_Activity_. What is the number of lines in the data that contain "nombreuses"? Respond with nothing else.

_Records from a data collection_.
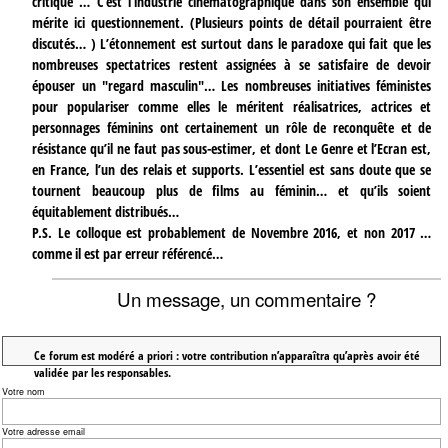
critique … C’est l’industrie cinématographique dans son ensemble qui
mérite ici questionnement. (Plusieurs points de détail pourraient être
discutés… ) L’étonnement est surtout dans le paradoxe qui fait que les
nombreuses spectatrices restent assignées à se satisfaire de devoir
épouser un "regard masculin"… Les nombreuses initiatives féministes
pour populariser comme elles le méritent réalisatrices, actrices et
personnages féminins ont certainement un rôle de reconquête et de
résistance qu’il ne faut pas sous-estimer, et dont Le Genre et l’Ecran est,
en France, l’un des relais et supports. L’essentiel est sans doute que se
tournent beaucoup plus de films au féminin… et qu’ils soient
équitablement distribués…
P.S. Le colloque est probablement de Novembre 2016, et non 2017 …
comme il est par erreur référencé…
Un message, un commentaire ?
Ce forum est modéré a priori : votre contribution n’apparaîtra qu’après avoir été
validée par les responsables.
Votre nom
Votre adresse email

_Your response_. 2